**Stored items**
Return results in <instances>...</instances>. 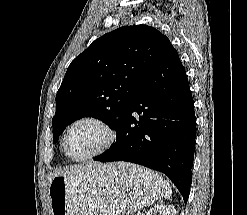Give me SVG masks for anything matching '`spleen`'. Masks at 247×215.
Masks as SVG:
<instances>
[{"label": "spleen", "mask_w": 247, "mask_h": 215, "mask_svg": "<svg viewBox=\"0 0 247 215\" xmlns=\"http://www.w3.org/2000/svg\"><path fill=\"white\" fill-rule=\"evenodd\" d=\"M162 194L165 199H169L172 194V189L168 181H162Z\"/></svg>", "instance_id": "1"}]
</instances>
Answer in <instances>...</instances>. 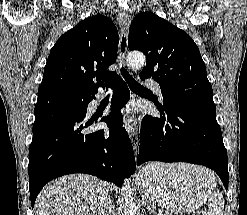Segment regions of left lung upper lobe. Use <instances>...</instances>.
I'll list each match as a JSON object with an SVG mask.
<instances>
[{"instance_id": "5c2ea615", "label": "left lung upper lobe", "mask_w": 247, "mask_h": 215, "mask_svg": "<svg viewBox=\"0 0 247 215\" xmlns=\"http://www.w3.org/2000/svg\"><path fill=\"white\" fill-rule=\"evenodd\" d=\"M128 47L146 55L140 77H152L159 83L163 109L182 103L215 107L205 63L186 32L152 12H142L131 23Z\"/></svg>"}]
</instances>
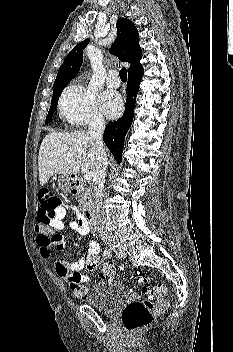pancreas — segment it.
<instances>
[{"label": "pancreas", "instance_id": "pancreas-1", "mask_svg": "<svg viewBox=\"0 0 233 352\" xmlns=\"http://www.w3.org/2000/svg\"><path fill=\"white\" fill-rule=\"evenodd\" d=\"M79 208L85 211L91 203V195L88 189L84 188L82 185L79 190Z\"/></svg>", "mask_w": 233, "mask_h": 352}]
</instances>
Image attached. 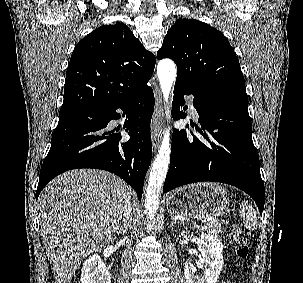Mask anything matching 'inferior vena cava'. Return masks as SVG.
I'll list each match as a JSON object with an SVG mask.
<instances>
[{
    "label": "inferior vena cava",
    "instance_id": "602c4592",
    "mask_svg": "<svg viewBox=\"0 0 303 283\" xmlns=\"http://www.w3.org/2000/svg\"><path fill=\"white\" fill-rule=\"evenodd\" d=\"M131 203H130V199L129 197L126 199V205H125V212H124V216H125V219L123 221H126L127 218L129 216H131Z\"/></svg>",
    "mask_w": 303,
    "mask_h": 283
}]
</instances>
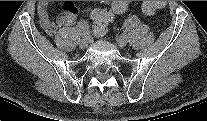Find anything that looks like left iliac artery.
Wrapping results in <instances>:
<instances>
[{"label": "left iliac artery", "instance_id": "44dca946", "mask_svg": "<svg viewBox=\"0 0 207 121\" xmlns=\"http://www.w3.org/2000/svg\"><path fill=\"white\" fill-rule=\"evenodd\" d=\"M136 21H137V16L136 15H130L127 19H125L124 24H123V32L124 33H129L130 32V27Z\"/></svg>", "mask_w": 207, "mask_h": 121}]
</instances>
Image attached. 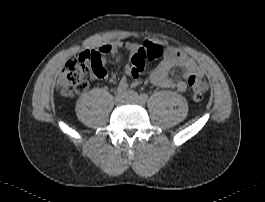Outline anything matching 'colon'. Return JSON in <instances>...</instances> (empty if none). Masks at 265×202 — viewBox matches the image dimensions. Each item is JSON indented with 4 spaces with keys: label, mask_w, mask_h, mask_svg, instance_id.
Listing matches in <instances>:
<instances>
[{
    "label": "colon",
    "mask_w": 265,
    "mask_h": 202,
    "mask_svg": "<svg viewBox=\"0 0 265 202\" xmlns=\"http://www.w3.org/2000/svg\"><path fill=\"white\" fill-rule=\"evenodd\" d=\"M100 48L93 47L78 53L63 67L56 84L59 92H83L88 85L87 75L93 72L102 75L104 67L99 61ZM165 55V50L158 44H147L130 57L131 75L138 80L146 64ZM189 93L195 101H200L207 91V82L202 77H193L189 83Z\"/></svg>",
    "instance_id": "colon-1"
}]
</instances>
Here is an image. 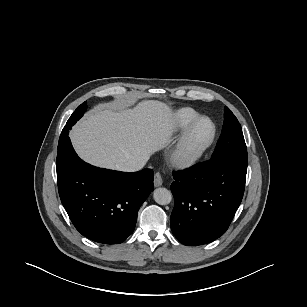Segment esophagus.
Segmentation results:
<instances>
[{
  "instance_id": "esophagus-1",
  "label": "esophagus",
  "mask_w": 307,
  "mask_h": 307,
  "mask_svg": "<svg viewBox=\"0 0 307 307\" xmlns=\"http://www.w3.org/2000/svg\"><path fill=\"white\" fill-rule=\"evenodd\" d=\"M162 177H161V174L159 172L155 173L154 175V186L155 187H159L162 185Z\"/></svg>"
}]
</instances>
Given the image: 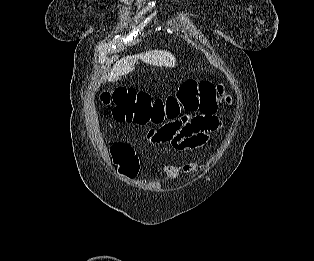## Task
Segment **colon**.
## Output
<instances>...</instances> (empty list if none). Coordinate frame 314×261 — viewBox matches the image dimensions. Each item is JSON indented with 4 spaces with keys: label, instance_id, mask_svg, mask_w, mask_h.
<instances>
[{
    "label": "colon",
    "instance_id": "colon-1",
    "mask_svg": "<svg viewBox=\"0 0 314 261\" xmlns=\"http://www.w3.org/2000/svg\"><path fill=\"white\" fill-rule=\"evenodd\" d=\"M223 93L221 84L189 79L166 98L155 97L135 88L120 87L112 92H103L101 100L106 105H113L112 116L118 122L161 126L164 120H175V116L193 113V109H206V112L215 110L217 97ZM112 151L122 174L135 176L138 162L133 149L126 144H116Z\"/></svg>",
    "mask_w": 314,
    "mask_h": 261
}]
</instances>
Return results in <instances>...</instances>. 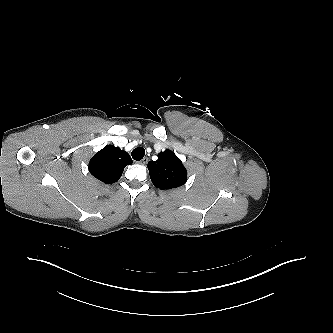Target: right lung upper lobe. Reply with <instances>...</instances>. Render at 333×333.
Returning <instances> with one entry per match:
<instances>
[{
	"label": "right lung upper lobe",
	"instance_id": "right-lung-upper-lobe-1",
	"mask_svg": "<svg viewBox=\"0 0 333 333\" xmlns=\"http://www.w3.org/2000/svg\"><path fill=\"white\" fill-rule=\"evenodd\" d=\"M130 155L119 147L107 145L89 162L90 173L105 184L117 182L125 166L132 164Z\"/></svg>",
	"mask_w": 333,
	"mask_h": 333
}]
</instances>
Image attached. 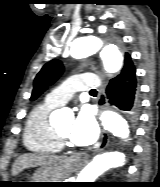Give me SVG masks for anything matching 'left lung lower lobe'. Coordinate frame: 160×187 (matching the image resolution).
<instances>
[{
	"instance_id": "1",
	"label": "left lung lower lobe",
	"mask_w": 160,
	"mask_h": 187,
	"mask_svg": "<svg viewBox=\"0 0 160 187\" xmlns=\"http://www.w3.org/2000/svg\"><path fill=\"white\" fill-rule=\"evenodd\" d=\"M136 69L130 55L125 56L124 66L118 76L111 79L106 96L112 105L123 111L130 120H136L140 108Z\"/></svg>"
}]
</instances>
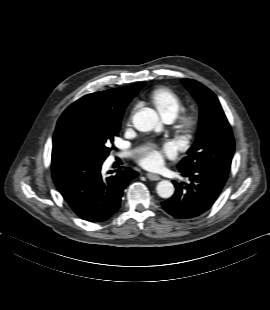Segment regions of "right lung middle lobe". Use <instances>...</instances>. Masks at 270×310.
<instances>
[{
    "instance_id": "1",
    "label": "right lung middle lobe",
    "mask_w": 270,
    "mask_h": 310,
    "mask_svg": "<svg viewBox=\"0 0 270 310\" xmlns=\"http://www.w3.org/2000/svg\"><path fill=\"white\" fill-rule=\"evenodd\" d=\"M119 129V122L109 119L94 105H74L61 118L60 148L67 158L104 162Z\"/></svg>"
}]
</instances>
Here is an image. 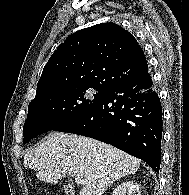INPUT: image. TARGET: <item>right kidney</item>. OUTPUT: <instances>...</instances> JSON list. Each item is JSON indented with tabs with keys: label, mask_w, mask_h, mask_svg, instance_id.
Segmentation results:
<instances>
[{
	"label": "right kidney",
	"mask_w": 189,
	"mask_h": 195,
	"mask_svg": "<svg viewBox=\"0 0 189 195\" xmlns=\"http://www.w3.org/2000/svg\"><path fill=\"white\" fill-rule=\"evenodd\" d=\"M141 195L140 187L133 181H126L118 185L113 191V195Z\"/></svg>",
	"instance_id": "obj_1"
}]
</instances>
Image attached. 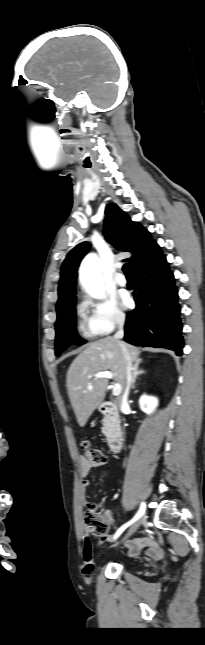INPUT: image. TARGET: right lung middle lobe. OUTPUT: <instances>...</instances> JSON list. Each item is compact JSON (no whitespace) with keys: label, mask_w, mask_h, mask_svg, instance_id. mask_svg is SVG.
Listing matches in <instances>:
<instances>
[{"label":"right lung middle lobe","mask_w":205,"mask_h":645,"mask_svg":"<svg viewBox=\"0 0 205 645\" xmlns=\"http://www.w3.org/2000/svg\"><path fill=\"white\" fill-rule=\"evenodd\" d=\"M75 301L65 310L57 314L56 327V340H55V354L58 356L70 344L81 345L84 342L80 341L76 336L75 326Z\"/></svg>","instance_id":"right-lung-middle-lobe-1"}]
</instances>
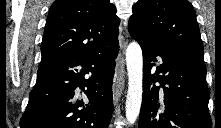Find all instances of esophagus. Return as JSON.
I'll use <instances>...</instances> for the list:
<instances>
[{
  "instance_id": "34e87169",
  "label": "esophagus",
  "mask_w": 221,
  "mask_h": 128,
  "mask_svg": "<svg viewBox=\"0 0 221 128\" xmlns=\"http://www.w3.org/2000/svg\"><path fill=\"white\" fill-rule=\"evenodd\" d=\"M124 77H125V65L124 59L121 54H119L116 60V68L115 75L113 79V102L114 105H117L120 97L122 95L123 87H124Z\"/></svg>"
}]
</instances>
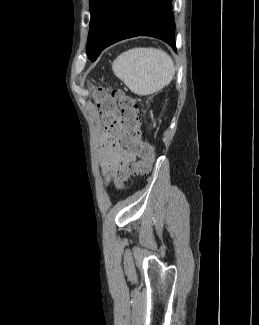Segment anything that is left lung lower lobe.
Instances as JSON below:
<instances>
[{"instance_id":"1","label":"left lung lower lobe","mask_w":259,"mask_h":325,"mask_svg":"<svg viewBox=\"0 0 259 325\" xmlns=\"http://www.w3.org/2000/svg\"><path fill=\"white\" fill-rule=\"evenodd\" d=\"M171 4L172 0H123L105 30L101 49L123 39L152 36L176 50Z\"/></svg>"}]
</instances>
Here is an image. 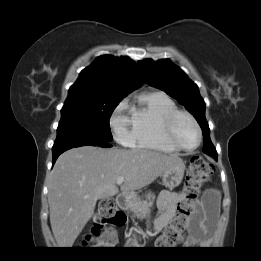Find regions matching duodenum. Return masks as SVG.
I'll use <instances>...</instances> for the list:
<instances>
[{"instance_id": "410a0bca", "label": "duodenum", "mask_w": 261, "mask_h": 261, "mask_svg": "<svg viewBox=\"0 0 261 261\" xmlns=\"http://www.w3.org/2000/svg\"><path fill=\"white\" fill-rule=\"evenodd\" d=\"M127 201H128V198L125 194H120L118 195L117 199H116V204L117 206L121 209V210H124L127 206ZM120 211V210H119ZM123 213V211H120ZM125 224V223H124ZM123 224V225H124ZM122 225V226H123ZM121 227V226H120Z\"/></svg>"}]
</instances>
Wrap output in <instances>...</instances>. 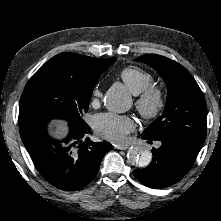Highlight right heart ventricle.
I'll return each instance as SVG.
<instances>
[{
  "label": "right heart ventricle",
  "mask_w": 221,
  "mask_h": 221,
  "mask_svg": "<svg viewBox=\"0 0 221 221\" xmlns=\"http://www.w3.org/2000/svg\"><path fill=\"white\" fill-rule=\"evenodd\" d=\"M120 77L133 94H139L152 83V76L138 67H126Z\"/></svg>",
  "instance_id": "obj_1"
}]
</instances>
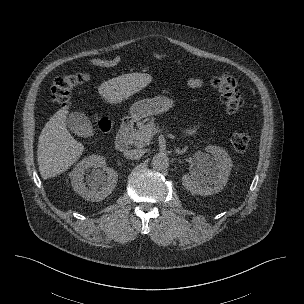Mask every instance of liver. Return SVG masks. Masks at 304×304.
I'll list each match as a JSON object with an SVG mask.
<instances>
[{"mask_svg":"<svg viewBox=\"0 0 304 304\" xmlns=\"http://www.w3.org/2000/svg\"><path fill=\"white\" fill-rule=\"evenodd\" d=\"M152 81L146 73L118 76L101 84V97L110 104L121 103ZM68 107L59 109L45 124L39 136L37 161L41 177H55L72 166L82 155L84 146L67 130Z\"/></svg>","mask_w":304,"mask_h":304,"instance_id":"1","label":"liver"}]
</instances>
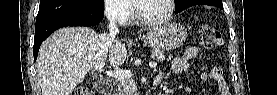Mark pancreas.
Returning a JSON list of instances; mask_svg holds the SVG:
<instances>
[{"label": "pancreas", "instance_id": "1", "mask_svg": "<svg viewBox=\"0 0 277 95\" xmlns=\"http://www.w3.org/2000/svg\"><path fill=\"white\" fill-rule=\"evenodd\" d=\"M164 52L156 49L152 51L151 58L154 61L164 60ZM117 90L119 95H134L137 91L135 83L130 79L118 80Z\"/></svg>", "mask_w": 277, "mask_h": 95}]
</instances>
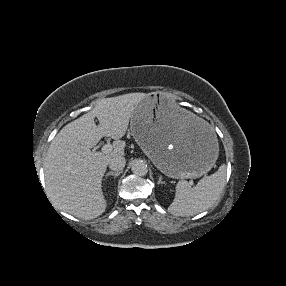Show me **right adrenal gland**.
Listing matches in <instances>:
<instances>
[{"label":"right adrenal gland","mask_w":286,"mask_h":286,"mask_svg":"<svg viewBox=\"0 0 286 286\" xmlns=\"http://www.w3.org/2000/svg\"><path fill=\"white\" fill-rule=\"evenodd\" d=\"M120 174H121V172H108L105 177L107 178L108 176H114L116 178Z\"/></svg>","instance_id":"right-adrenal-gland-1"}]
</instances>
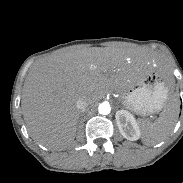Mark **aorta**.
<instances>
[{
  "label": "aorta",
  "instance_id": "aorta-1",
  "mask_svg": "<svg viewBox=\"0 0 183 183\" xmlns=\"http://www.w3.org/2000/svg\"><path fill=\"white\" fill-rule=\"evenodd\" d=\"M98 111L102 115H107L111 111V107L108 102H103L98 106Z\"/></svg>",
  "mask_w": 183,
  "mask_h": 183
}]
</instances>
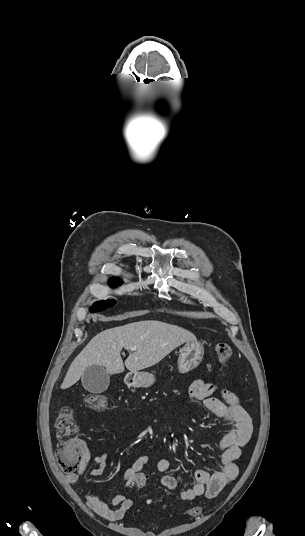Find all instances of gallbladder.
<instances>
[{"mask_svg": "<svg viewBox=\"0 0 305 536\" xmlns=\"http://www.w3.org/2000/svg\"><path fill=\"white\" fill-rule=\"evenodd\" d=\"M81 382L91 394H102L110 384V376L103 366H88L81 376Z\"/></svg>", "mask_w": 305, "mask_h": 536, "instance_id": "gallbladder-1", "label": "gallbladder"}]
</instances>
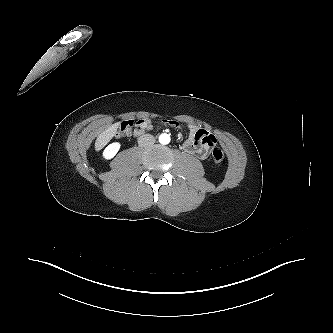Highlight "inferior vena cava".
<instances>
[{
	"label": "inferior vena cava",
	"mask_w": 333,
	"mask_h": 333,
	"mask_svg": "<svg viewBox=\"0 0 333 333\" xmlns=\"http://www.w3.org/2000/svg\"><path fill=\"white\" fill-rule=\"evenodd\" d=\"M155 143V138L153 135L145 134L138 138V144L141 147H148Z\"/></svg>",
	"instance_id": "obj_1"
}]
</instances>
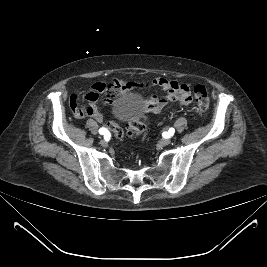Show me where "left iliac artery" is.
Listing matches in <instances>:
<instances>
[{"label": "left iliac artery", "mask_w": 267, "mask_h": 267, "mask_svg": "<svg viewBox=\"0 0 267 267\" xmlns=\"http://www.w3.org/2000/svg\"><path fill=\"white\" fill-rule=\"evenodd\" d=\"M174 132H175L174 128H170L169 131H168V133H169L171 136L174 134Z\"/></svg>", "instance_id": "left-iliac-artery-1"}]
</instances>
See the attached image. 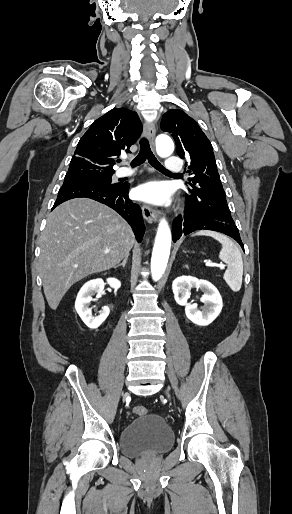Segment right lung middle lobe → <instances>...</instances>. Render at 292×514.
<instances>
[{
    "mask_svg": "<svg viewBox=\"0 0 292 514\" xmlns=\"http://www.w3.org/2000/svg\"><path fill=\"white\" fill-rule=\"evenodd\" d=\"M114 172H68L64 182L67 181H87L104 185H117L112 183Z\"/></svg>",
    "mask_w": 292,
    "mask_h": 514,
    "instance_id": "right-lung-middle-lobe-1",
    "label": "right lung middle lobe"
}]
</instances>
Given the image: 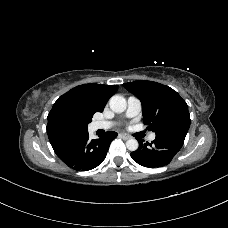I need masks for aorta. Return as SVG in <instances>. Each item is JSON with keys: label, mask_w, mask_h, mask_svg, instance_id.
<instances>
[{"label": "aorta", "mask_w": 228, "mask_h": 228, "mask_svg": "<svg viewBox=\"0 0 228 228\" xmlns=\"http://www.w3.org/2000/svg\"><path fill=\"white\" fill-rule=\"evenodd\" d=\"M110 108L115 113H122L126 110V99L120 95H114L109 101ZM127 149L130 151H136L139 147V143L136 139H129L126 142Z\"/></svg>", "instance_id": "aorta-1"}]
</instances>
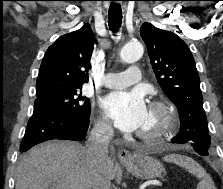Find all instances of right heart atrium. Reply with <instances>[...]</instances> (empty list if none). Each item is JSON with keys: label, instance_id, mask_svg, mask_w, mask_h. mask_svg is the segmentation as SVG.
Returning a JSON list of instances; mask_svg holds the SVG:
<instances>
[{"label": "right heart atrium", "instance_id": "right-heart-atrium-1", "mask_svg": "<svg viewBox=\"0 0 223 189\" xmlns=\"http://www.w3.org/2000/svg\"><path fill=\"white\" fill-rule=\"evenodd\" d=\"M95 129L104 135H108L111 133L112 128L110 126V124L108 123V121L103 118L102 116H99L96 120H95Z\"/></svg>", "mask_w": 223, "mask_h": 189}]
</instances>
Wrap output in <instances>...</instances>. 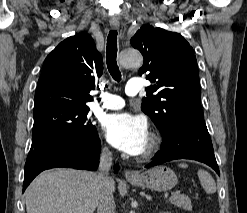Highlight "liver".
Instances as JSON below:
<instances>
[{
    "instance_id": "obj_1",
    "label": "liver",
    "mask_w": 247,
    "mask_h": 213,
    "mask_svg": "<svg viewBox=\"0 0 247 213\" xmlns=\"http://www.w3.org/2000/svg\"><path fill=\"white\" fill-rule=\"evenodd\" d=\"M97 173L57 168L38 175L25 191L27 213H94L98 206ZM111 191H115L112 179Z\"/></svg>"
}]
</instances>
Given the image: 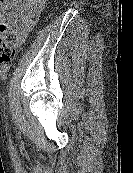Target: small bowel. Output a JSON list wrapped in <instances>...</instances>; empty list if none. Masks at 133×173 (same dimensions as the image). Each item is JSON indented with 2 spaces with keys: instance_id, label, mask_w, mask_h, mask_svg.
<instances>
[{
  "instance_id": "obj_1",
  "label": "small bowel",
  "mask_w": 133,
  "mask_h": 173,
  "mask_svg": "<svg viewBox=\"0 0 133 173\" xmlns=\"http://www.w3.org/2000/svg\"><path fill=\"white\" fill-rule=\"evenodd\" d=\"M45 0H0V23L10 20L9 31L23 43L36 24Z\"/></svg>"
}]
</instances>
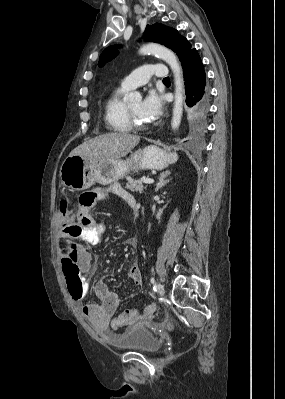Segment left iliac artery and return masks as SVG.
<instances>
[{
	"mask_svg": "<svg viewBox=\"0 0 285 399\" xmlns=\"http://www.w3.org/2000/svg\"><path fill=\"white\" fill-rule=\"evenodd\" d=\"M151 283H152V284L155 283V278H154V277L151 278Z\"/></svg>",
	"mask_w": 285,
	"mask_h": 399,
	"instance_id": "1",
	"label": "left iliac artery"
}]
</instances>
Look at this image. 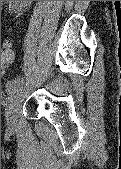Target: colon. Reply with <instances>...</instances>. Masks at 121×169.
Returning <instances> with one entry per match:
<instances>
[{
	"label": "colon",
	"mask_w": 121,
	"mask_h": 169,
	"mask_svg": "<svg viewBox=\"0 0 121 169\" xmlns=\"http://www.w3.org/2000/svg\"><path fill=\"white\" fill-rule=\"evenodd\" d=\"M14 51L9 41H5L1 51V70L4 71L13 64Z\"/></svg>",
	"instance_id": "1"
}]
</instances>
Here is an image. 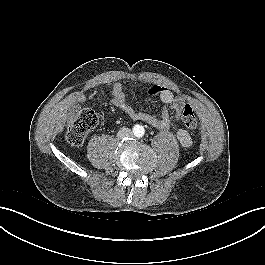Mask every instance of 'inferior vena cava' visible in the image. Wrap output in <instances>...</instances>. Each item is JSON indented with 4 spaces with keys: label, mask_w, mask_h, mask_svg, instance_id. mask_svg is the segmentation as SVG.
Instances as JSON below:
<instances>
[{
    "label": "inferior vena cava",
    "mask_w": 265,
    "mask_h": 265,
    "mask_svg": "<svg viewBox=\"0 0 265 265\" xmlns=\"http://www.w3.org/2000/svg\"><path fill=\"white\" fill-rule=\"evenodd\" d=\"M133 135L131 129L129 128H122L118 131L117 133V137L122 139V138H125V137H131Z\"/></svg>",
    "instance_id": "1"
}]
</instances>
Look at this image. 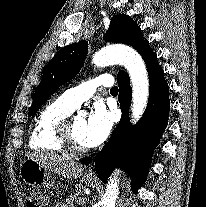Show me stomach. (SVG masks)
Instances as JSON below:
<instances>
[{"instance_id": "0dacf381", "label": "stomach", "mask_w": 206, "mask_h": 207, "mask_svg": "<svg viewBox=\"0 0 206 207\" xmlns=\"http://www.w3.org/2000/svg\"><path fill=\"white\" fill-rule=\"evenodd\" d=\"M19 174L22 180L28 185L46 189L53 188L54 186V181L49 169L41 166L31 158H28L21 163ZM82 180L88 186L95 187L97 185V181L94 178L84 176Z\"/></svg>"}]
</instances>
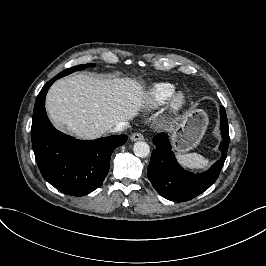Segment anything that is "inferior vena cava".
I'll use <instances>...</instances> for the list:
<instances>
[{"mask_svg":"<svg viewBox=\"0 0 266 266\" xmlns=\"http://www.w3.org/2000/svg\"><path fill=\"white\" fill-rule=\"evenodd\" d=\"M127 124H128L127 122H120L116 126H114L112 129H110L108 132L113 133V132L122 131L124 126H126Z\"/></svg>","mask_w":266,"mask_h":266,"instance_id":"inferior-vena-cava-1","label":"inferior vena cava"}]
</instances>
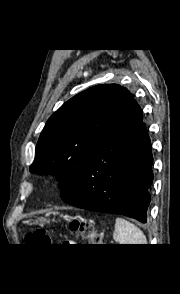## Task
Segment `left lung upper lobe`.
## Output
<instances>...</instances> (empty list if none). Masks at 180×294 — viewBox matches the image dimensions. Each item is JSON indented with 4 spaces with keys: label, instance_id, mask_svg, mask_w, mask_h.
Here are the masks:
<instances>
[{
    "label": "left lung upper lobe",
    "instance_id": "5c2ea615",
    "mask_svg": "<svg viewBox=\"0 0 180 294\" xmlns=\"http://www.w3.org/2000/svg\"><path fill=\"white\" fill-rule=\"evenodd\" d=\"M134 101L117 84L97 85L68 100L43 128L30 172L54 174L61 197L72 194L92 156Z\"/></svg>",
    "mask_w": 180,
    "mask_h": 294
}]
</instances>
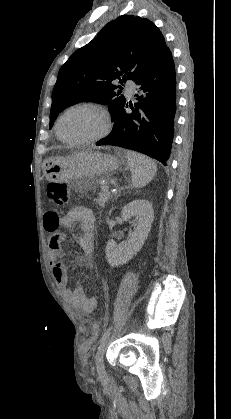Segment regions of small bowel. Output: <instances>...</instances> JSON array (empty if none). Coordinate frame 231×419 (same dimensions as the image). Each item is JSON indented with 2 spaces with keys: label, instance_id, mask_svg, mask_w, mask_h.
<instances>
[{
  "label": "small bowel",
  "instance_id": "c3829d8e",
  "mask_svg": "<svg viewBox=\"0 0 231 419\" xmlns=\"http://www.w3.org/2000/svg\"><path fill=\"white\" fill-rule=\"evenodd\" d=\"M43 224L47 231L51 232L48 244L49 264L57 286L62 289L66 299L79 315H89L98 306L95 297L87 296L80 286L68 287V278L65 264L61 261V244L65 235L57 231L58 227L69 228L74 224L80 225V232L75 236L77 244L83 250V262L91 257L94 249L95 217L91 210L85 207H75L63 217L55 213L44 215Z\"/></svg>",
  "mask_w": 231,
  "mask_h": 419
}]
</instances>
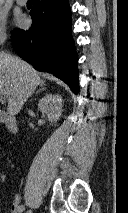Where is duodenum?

**What is required**
Retype the lines exactly. Begin at the one that holds "<instances>...</instances> (empty list if none). Masks", stop at the last line of the entries above, and drop the pictures.

**Answer to this task**
<instances>...</instances> (empty list if none). Masks at 180×294 — viewBox matches the image dimensions. Each item is JSON indented with 4 spaces with keys: label, instance_id, mask_svg, mask_w, mask_h.
Here are the masks:
<instances>
[{
    "label": "left lung upper lobe",
    "instance_id": "5c2ea615",
    "mask_svg": "<svg viewBox=\"0 0 180 294\" xmlns=\"http://www.w3.org/2000/svg\"><path fill=\"white\" fill-rule=\"evenodd\" d=\"M134 101L117 84L97 85L68 100L43 128L30 172L54 174L61 197L72 194L92 156Z\"/></svg>",
    "mask_w": 180,
    "mask_h": 294
}]
</instances>
Segment regions of small bowel. Output: <instances>...</instances> JSON array (empty if none). Coordinate frame 231×419 (same dimensions as the image). Each item is JSON indented with 2 spaces with keys: label, instance_id, mask_svg, mask_w, mask_h.
<instances>
[{
  "label": "small bowel",
  "instance_id": "c3829d8e",
  "mask_svg": "<svg viewBox=\"0 0 231 419\" xmlns=\"http://www.w3.org/2000/svg\"><path fill=\"white\" fill-rule=\"evenodd\" d=\"M43 224L47 231L51 232L48 244L49 264L57 286L62 289L66 299L79 315H89L98 306L95 297L87 296L80 286L68 287V278L65 264L61 261V244L65 235L57 231L58 227L69 228L74 224L80 225V232L75 236L77 244L83 250V262L91 257L94 249L95 217L91 210L85 207H75L63 217L55 213L44 215Z\"/></svg>",
  "mask_w": 231,
  "mask_h": 419
}]
</instances>
Where is duodenum?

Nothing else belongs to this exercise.